C’è invece chi dice che la democrazia liberale è il “menopeggio”. Visto quello che succede nel resto del mondo. Povertà, sistemi totalitari, assenza di diritti individuali e collettivi, guerre... come dire: vivere i un paese in cui puoi dire quello che ti pare e stramangiare, sprecare è meglio che morire di fame in prigione... Certo!! Ma bisogna per dirlo far finta di non sapere che, in un tavolo (mondo) unico in cui le risorse non sono infinite, il mio stramangiare consuma anche le porzioni dei miei vicini di tavolo. per cui è il meno peggio sì ma per chi si trova dal lato giusto del tavolo. 



Le dittature del terzo mondo sono funzionali alle democrazie del primo, così come la mafia nel sud Italia è funzionale al buon funzionamento della Padania. 

Qualche anno fa, nella mia regione d’origine in Algeria, la Cabilia, i giovani si sono sollevati. Hanno fatto sommosse, proteste, sit-in, occupazioni. Una intera regione di 6 milioni di abitanti si è fermata per chiedere più libertà, più trasparenza, più diritti... La protesta è durata 3 anni. 3 anni in cui i movimenti cittadini, non pilotati da nessun partito politico, assolutamente laici, con una struttura orizzontale veramente democratica nel senso più profondo della parola, hanno cacciato via le istituzioni corrotte dello stato e hanno vissuto in autonomia (dalla amministrazione centrale non dal resto del paese) facendo vere esperienze di democrazia diretta... 
(Per chi vuole saperne di più vi mando a questo mio documentario: "Il ritorno degli Arch- I villaggi della Cabilia scuotono l’Algeria", che si può scaricare gratuitamente dal sito di Arcoiris tv: 
http://www.arcoiris.tv/modules.php?...)

Ebbene, qualcuno di voi ne ha sentito parlare? Niente! 

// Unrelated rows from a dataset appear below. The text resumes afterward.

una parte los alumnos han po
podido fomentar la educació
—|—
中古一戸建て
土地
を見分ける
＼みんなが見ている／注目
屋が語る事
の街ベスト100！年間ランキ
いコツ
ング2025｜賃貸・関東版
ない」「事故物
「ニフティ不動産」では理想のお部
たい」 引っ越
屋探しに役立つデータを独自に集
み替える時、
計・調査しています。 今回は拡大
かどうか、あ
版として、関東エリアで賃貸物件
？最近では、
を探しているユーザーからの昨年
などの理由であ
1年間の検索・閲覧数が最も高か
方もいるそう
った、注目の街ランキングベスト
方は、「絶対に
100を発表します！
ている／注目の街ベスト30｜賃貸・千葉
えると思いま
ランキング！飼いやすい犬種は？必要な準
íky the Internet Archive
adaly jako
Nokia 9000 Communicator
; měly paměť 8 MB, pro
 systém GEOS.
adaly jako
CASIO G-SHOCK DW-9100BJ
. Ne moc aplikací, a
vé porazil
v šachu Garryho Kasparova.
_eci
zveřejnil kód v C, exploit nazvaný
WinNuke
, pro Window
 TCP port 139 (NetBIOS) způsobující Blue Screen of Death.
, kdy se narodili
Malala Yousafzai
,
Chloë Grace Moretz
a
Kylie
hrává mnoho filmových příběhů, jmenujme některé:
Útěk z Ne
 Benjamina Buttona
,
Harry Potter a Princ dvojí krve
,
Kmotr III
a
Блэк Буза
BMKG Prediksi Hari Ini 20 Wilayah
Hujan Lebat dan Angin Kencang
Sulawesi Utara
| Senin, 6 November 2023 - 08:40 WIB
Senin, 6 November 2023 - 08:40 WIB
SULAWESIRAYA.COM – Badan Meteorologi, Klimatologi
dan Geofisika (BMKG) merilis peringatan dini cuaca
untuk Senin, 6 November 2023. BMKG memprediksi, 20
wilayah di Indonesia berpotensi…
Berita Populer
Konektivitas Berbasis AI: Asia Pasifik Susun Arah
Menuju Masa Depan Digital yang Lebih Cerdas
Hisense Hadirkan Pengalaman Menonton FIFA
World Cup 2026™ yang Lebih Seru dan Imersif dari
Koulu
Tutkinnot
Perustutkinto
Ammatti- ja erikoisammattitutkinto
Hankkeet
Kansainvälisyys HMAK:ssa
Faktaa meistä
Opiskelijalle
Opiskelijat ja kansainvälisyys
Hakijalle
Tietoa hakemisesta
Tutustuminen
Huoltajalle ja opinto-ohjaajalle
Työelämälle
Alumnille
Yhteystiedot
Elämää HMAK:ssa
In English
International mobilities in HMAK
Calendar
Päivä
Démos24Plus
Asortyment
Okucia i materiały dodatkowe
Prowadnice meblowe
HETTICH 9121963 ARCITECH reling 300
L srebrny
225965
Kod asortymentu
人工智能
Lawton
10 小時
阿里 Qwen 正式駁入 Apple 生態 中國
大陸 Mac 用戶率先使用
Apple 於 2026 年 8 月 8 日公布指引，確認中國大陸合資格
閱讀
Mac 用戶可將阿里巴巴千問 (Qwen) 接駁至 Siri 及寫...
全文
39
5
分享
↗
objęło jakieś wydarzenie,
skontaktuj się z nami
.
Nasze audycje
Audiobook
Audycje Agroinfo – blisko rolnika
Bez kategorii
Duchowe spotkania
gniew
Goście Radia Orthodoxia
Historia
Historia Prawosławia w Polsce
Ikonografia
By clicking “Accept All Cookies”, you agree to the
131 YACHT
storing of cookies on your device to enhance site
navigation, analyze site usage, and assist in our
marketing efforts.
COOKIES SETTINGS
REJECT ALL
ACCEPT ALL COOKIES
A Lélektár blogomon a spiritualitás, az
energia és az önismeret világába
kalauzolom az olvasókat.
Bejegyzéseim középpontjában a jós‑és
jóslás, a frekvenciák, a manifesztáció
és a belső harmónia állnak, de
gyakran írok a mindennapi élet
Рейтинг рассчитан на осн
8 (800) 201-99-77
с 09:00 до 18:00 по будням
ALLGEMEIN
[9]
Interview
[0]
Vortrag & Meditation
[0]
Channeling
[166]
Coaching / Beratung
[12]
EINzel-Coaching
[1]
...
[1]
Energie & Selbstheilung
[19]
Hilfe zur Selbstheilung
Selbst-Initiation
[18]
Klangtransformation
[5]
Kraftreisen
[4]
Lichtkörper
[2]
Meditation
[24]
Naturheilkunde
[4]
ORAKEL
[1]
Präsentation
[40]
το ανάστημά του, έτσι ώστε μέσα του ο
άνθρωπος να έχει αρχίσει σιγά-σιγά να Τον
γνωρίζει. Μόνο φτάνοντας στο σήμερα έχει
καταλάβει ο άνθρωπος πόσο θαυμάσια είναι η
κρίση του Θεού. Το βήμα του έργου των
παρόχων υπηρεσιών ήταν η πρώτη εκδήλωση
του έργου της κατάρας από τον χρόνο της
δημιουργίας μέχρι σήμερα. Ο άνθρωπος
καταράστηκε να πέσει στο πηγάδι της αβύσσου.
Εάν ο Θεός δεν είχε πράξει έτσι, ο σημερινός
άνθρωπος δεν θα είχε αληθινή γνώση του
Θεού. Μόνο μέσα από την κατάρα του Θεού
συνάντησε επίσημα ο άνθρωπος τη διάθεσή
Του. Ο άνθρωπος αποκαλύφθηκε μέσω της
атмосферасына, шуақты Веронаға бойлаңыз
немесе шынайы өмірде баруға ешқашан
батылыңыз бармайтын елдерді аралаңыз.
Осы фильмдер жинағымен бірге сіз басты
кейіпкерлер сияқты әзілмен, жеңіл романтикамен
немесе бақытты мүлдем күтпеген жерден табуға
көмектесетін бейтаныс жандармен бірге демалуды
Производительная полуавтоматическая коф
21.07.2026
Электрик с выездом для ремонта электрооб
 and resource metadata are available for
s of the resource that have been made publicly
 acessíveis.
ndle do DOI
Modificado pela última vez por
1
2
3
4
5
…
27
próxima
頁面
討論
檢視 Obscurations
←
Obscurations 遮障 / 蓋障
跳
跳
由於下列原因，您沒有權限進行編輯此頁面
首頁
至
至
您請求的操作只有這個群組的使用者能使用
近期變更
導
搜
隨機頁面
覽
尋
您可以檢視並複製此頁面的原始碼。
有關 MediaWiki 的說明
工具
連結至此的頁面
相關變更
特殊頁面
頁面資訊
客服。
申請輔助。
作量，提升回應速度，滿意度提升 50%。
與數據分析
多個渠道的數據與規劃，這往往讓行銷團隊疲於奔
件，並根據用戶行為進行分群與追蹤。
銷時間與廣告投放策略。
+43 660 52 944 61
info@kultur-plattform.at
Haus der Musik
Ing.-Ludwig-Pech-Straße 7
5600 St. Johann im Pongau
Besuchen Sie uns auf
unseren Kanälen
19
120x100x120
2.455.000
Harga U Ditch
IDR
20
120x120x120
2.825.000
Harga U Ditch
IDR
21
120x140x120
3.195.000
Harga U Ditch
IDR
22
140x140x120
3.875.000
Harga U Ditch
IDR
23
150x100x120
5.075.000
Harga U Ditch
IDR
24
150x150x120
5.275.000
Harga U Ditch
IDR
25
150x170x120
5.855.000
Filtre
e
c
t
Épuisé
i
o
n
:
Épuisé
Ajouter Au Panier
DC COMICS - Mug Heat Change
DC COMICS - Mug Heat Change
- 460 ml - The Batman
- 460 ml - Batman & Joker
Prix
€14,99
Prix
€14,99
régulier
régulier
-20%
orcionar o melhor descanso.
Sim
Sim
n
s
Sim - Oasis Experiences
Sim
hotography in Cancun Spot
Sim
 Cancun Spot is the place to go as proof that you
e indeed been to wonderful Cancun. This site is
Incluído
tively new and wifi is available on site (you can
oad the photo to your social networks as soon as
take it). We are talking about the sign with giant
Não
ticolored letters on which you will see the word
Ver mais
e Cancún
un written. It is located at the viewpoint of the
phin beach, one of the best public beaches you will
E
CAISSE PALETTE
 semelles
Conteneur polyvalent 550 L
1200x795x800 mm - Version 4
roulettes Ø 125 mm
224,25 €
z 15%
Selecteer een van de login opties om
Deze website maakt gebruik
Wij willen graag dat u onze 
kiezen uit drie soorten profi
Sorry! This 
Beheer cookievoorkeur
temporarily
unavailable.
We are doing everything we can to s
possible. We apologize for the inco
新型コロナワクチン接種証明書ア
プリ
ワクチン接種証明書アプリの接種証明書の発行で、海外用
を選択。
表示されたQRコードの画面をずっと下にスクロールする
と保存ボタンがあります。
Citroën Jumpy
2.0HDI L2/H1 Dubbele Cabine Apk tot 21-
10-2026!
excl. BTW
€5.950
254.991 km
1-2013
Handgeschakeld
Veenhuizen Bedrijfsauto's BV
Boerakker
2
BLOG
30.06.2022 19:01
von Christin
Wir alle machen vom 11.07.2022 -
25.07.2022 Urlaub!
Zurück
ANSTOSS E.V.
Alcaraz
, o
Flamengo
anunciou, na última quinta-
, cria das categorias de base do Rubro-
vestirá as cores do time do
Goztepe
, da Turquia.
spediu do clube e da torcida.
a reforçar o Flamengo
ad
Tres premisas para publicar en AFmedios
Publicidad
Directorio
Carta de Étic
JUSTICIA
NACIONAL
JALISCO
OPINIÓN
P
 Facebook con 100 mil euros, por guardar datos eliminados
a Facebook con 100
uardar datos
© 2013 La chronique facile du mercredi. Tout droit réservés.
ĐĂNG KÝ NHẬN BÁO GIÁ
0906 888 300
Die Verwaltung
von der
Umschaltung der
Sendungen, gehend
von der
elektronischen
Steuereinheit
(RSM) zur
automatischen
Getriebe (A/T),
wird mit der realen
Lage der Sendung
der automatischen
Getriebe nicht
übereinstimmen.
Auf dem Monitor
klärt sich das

L’unico articolo uscito in Italia su un grande giornale è stato sulla Repubblica (la cara vecchia Repubblica!!) che ha mandato Magdi Allam (Himself!) nel più esclusivo albergo di Algeri ad intervistare l’allora ministra della cultura: la signora Khalida Messaoudi (grande personaggio mediatico creato dalla stampa francese nonché icona - fasulla - del femminismo di mezzo mondo tranne che in Algeria) che ha spiegato che gli insorti della Cabilia non sono integralisti musulmani 
ma che sono altrettanto nocivi. Punto! 

A Parigi, centomila Cabili hanno manifestato, due volte. Non una parola nelle tv francesi. Niente! 

Invece, in quel periodo c’era alla porta del gabinetto del nostro amato presidente, la coda dei capi di stato occidentali che andavano ad assicurarlo del loro sostegno. 
Questa è la realtà! La vetrina democratica dei paesi ricchi per funzionare ha bisogno del petrolio e del gas del Signor Bouteflika e non delle proteste di piccoli contadini cabili. 

Nel film del rimpianto Gillo Pontecorvo, La Battaglia di Algeri, il comandante Matieux risponde ai giornalisti che li chiedevano se era vero che l’esercito francese usasse la tortura: "Signori non è questa la domanda che vi dovete porre. Ma la seguente: Vogliamo o non vogliamo che la Francia rimanga in Algeria? Se vi rispondete di sì, allora tutto il resto è solo ipocrisia!".

Ghandi dice che il fine è nel mezzo come l’albero è contenuto nel seme. Cioè che non si può proseguire fini nobili usando metodi sporchi. Ma è ancora più vero il contrario. Non si può costruire un impero rispettando i diritti e la dignità di quelli che vuoi sottomettere. 

Per cui la domanda che bisogna porsi, forse, è: vogliamo o non vogliamo che continui questo ordine delle cose in cui 20 mangiano 90 porzioni e 90 hanno a disposizione solo 10 porzioni? Se lo vogliamo allora non facciamo discorsi su democrazia e dittatura. Sarebbe, come dice Matieux, solo ipocrisia.